HOW TO COMPLETE THIS TASK: Below are the records. Retype, exactly, the lines from the first through the line with "Pia und die wilde", and leave out the pictures.

INFORMATION GIVEN:
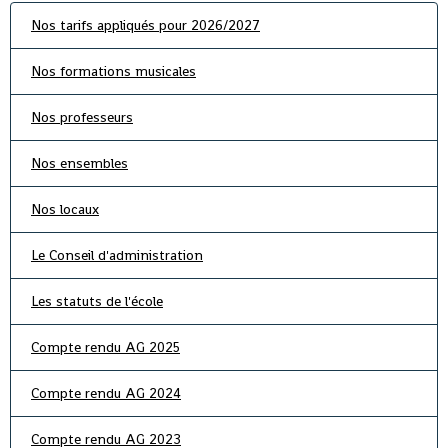
Nos tarifs appliqués pour 2026/2027
Nos formations musicales
Nos professeurs
Nos ensembles
Nos locaux
Le Conseil d'administration
Les statuts de l'école
Compte rendu AG 2025
Compte rendu AG 2024
Compte rendu AG 2023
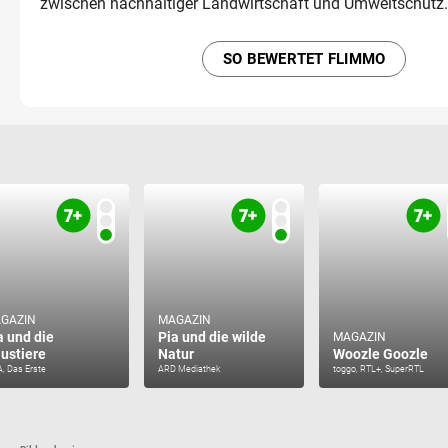
zwischen nachhaltiger Landwirtschaft und Umweltschutz.
SO BEWERTET FLIMMO
GAZIN
MAGAZIN
a und die
Pia und die wilde
MAGAZIN
ustiere
Natur
Woozle Goozle
, Das Erste
ARD Mediathek
toggo, RTL+, SuperRTL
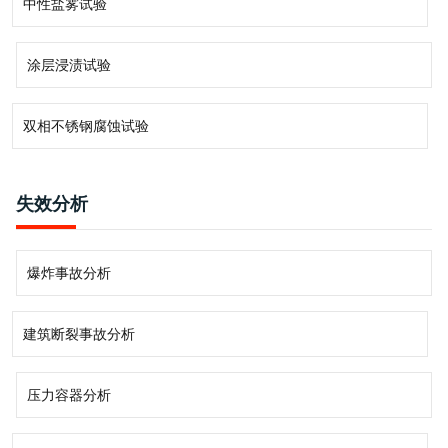
中性盐雾试验
涂层浸渍试验
双相不锈钢腐蚀试验
失效分析
爆炸事故分析
建筑断裂事故分析
压力容器分析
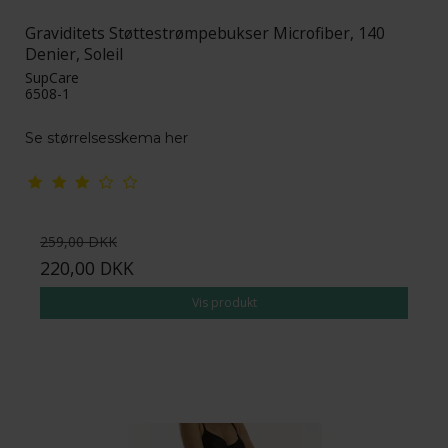
Graviditets Støttestrømpebukser Microfiber, 140
Denier, Soleil
SupCare
6508-1
Se størrelsesskema her
259,00 DKK
220,00 DKK
Vis produkt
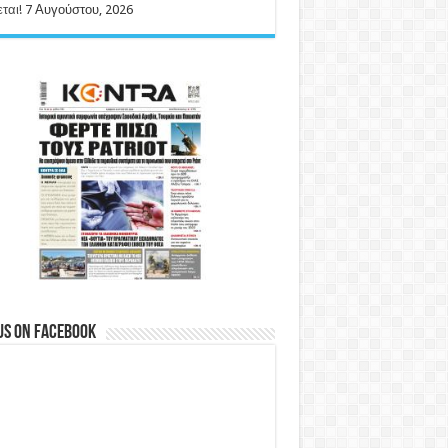
ται!
7 Αυγούστου, 2026
us on Facebook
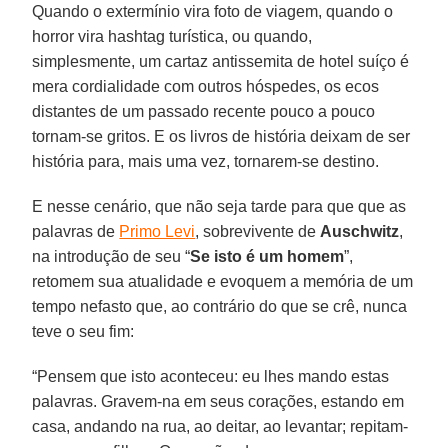
Quando o extermínio vira foto de viagem, quando o
horror vira hashtag turística, ou quando,
simplesmente, um cartaz antissemita de hotel suíço é
mera cordialidade com outros hóspedes, os ecos
distantes de um passado recente pouco a pouco
tornam-se gritos. E os livros de história deixam de ser
história para, mais uma vez, tornarem-se destino.
E nesse cenário, que não seja tarde para que que as
palavras de
Primo Levi
, sobrevivente de
Auschwitz
,
na introdução de seu “
Se isto é um homem
”,
retomem sua atualidade e evoquem a memória de um
tempo nefasto que, ao contrário do que se crê, nunca
teve o seu fim:
“Pensem que isto aconteceu: eu lhes mando estas
palavras. Gravem-na em seus corações, estando em
casa, andando na rua, ao deitar, ao levantar; repitam-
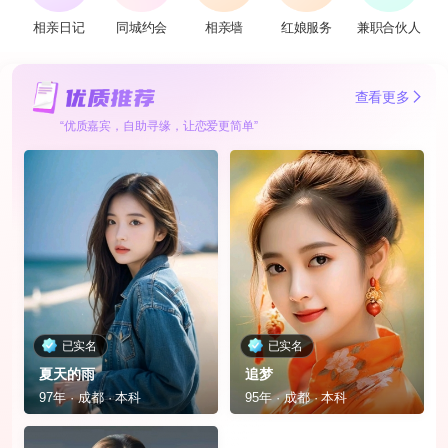
相亲日记
同城约会
相亲墙
红娘服务
兼职合伙人
查看更多
“优质嘉宾，自助寻缘，让恋爱更简单”
已实名
已实名
夏天的雨
追梦
97年 · 成都 · 本科
95年 · 成都 · 本科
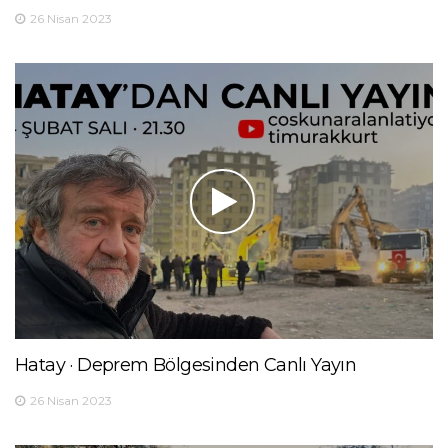
26 Nisan 2023
Hatay · Deprem Bölgesinden Canlı Yayın
26 Nisan 2023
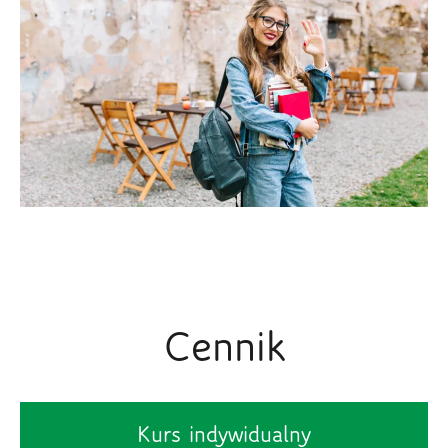
Cennik
Kurs indywidualny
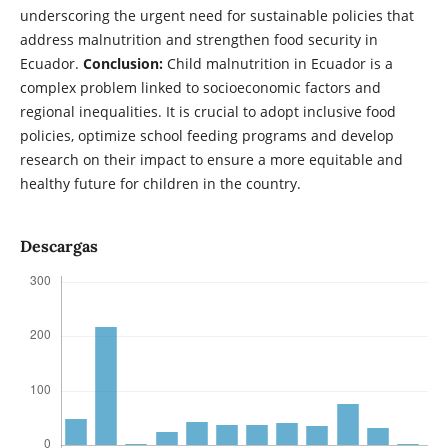
underscoring the urgent need for sustainable policies that
address malnutrition and strengthen food security in
Ecuador.
Conclusion:
Child malnutrition in Ecuador is a
complex problem linked to socioeconomic factors and
regional inequalities. It is crucial to adopt inclusive food
policies, optimize school feeding programs and develop
research on their impact to ensure a more equitable and
healthy future for children in the country.
Descargas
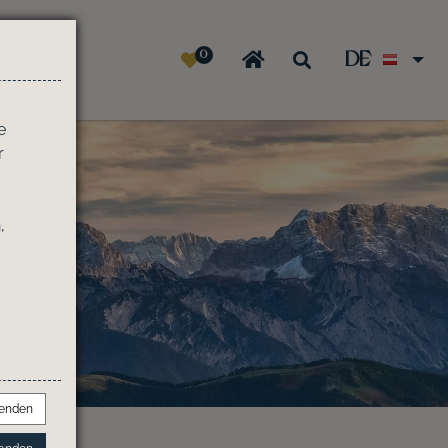
0
DE
ge
e
r
,
wenden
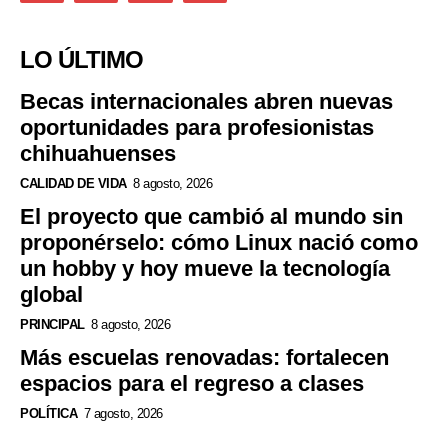
LO ÚLTIMO
Becas internacionales abren nuevas
oportunidades para profesionistas
chihuahuenses
CALIDAD DE VIDA
8 agosto, 2026
El proyecto que cambió al mundo sin
proponérselo: cómo Linux nació como
un hobby y hoy mueve la tecnología
global
PRINCIPAL
8 agosto, 2026
Más escuelas renovadas: fortalecen
espacios para el regreso a clases
POLÍTICA
7 agosto, 2026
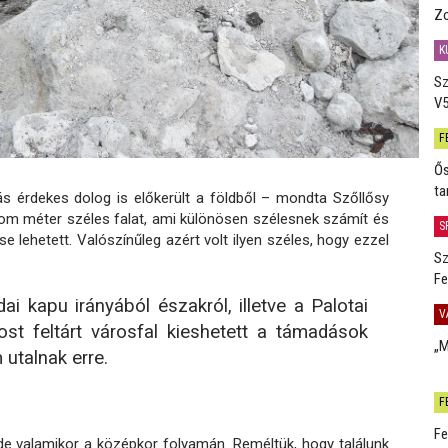
Zo
K
Sz
V5
F
Ős
ta
s érdekes dolog is előkerült a földből – mondta Szőllősy
árom méter széles falat, ami különösen szélesnek számít és
S
se lehetett. Valószínűleg azért volt ilyen széles, hogy ezzel
Sz
Fe
i kapu irányából északról, illetve a Palotai
V
st feltárt városfal kieshetett a támadások
„M
 utalnak erre.
F
Fe
e valamikor a középkor folyamán. Reméltük, hogy találunk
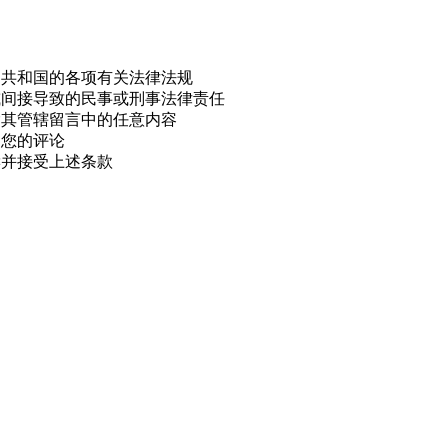
民共和国的各项有关法律法规
或间接导致的民事或刑事法律责任
除其管辖留言中的任意内容
用您的评论
读并接受上述条款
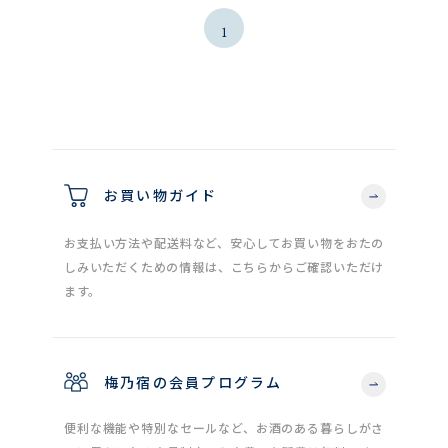
1
お買い物ガイド
お支払い方法や配送料など、安心してお買い物をおたの
しみいただくための情報は、こちらからご確認いただけ
ます。
梅乃宿の会員プログラム
便利な機能や特別なセールなど、お酒のある暮らしがさ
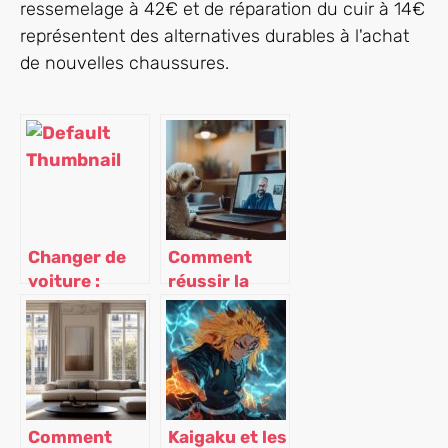
ressemelage à 42€ et de réparation du cuir à 14€
représentent des alternatives durables à l'achat
de nouvelles chaussures.
Changer de
Comment
voiture :
réussir la
acheter ou
certification
louer ?
ACACED
chien grâce à
une
formation à
distance ?
Comment
Kaigaku et les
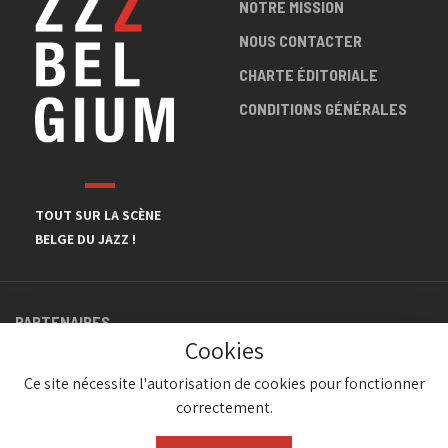
NOTRE MISSION
NOUS CONTACTER
CHARTE ÉDITORIALE
CONDITIONS GÉNÉRALES
TOUT SUR LA SCÈNE
BELGE DU JAZZ !
PARTENAIRES
Cookies
Ce site nécessite l'autorisation de cookies pour fonctionner
correctement.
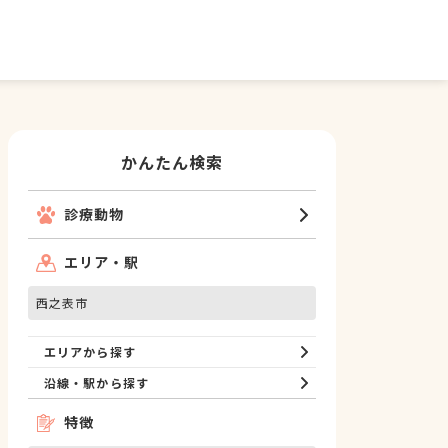
かんたん検索
診療動物
エリア・駅
西之表市
エリアから探す
沿線・駅から探す
特徴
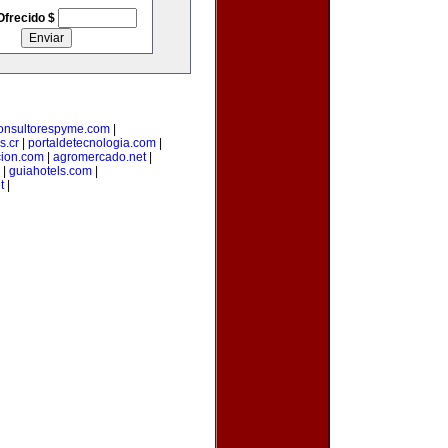
Ofrecido $
onsultorespyme.com
|
s.cr
|
portaldetecnologia.com
|
cion.com
|
agromercado.net
|
|
guiahotels.com
|
t
|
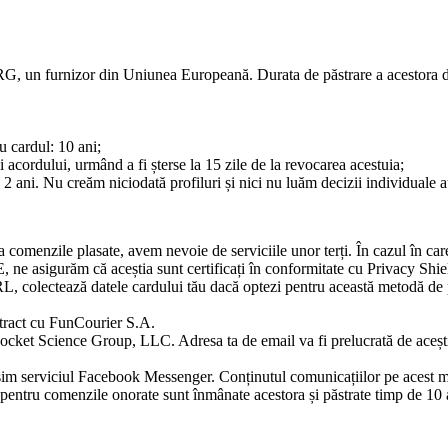
urnizor din Uniunea Europeană. Durata de păstrare a acestora depinde
u cardul: 10 ani;
ii acordului, urmând a fi șterse la 15 zile de la revocarea acestuia;
 2 ani. Nu creăm niciodată profiluri și nici nu luăm decizii individuale 
ora comenzile plasate, avem nevoie de serviciile unor terți. În cazul în 
UE, ne asigurăm că aceștia sunt certificați în conformitate cu Privacy Sh
olectează datele cardului tău dacă optezi pentru această metodă de plat
ontract cu FunCourier S.A.
Rocket Science Group, LLC. Adresa ta de email va fi prelucrată de aceștia
losim serviciul Facebook Messenger. Conținutul comunicațiilor pe acest me
re pentru comenzile onorate sunt înmânate acestora și păstrate timp de 10 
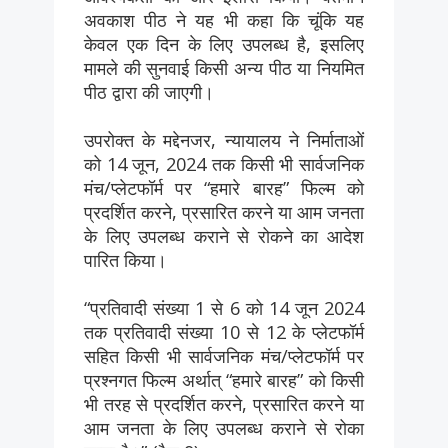
अवकाश पीठ ने यह भी कहा कि चूंकि यह
केवल एक दिन के लिए उपलब्ध है, इसलिए
मामले की सुनवाई किसी अन्य पीठ या नियमित
पीठ द्वारा की जाएगी।
उपरोक्त के मद्देनजर, न्यायालय ने निर्माताओं
को 14 जून, 2024 तक किसी भी सार्वजनिक
मंच/प्लेटफॉर्म पर “हमारे बारह” फिल्म को
प्रदर्शित करने, प्रसारित करने या आम जनता
के लिए उपलब्ध कराने से रोकने का आदेश
पारित किया।
“प्रतिवादी संख्या 1 से 6 को 14 जून 2024
तक प्रतिवादी संख्या 10 से 12 के प्लेटफॉर्म
सहित किसी भी सार्वजनिक मंच/प्लेटफॉर्म पर
प्रश्नगत फिल्म अर्थात् “हमारे बारह” को किसी
भी तरह से प्रदर्शित करने, प्रसारित करने या
आम जनता के लिए उपलब्ध कराने से रोका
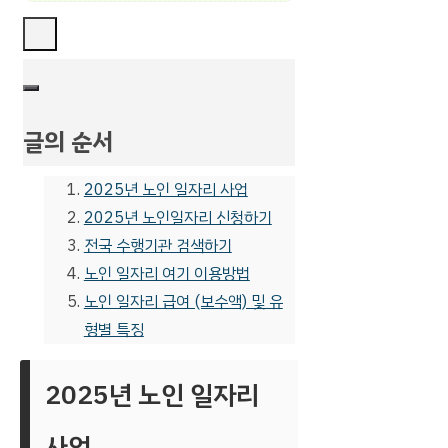
글의 순서
2025년 노인 일자리 사업
2025년 노인일자리 신청하기
전국 수행기관 검색하기
노인 일자리 여기 이용방법
노인 일자리 급여 (보수액) 및 유
형별 특징
2025년 노인 일자리
사업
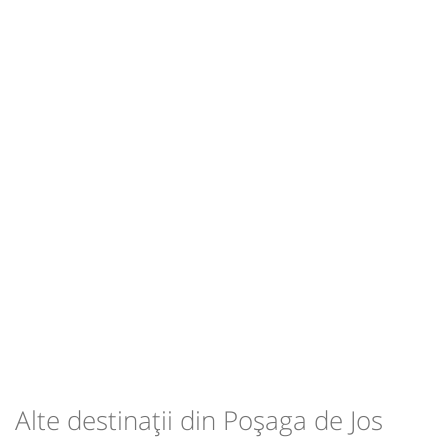
Alte destinații din Poșaga de Jos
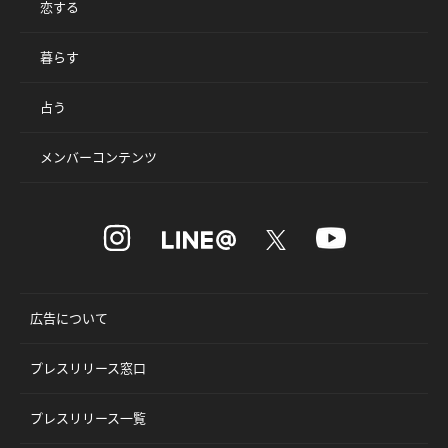
恋する
暮らす
占う
メンバーコンテンツ
広告について
プレスリリース窓口
プレスリリース一覧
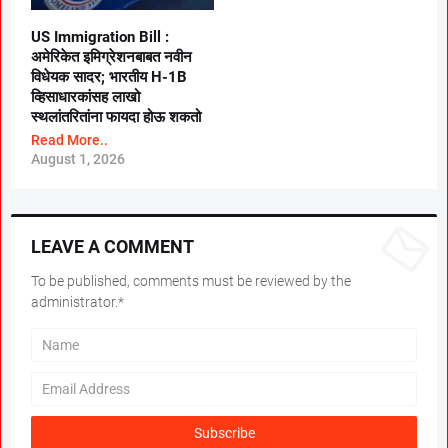
US Immigration Bill :
अमेरिकेत इमिग्रेशनबाबत नवीन
विधेयक सादर; भारतीय H-1B
व्हिसाधारकांसह लाखो
स्थलांतरितांना फायदा होऊ शकतो
Read More..
August 1, 2026
LEAVE A COMMENT
To be published, comments must be reviewed by the
administrator.*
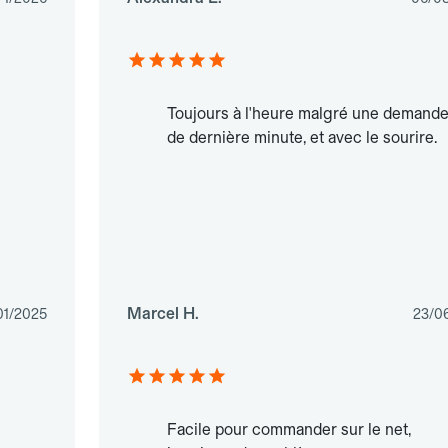
Toujours à l'heure malgré une demand
de dernière minute, et avec le sourire.
Marcel H.
01/2025
23/0
Facile pour commander sur le net,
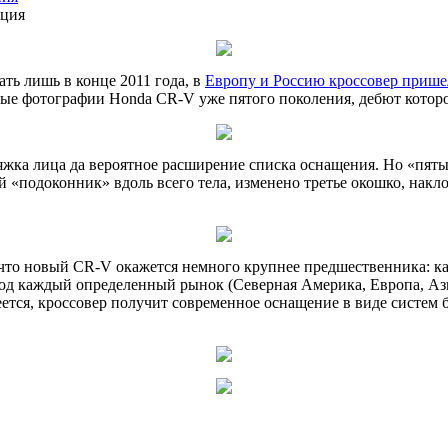
ация
ть лишь в конце 2011 года, в
Европу и Россию кроссовер пришел
е фотографии Honda CR-V уже пятого поколения, дебют которог
тяжка лица да вероятное расширение списка оснащения. Но «пят
 «подоконник» вдоль всего тела, изменено третье окошко, накло
что новый CR-V окажется немного крупнее предшественника: как 
од каждый определенный рынок (Северная Америка, Европа, Азия 
меется, кроссовер получит современное оснащение в виде систем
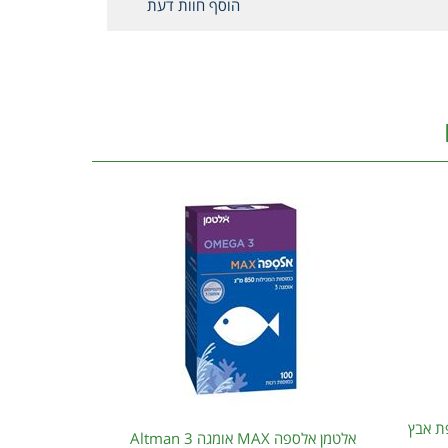
הוסף חוות דעת
פת אבץ
אלטמן אלספה MAX אומגה 3 Altman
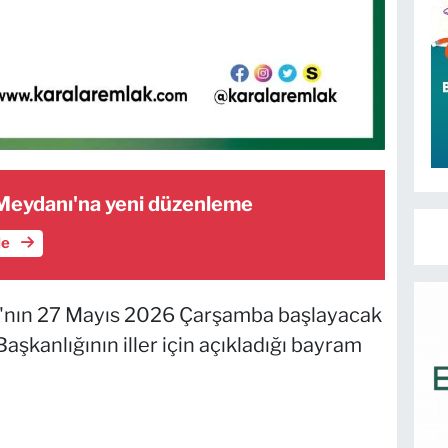
Meydanı'na yeni düzenleme
le
'nın 27 Mayıs 2026 Çarşamba başlayacak
Başkanlığının iller için açıkladığı bayram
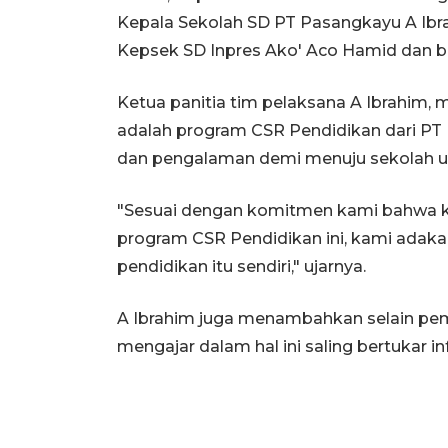
Kepala Sekolah SD PT Pasangkayu A Ibr
Kepsek SD Inpres Ako' Aco Hamid dan b
Ketua panitia tim pelaksana A Ibrahim,
adalah program CSR Pendidikan dari PT 
dan pengalaman demi menuju sekolah un
"Sesuai dengan komitmen kami bahwa kam
program CSR Pendidikan ini, kami adaka
pendidikan itu sendiri," ujarnya.
A Ibrahim juga menambahkan selain pem
mengajar dalam hal ini saling bertukar 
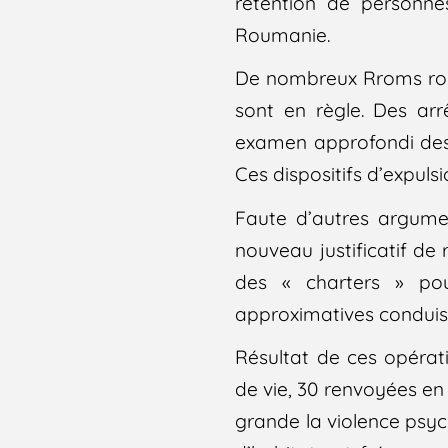
rétention de personne
Roumanie.
De nombreux Rroms rouma
sont en règle. Des arr
examen approfondi des s
Ces dispositifs d’expuls
Faute d’autres argume
nouveau justificatif de 
des « charters » po
approximatives conduise
Résultat de ces opérati
de vie, 30 renvoyées e
grande la violence psych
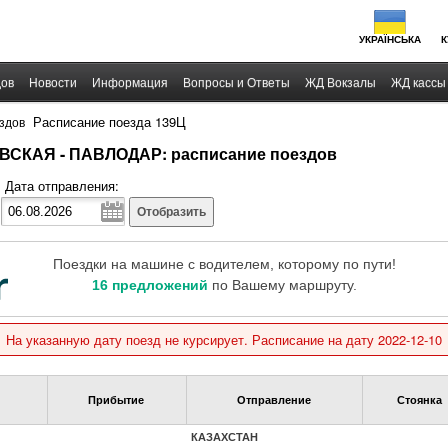
УКРАЇНСЬКА
К
дов
Новости
Информация
Вопросы и Ответы
ЖД Вокзалы
ЖД кассы
›
Расписание поезда 139Ц
здов
СКАЯ - ПАВЛОДАР: расписание поездов
Дата отправления:
Отобразить
Поездки на машине с водителем, которому по пути!
16 предложений
по Вашему маршруту.
На указанную дату поезд не курсирует. Расписание на дату 2022-12-10
Прибытие
Отправление
Стоянка
КАЗАХСТАН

ANSWER SPACE:
Nos tarifs appliqués pour 2026/2027
Nos formations musicales
Nos professeurs
Nos ensembles
Nos locaux
Le Conseil d'administration
Les statuts de l'école
Compte rendu AG 2025
Compte rendu AG 2024
Compte rendu AG 2023
zwischen nachhaltiger Landwirtschaft und Umweltschutz.
SO BEWERTET FLIMMO
GAZIN
MAGAZIN
a und die
Pia und die wilde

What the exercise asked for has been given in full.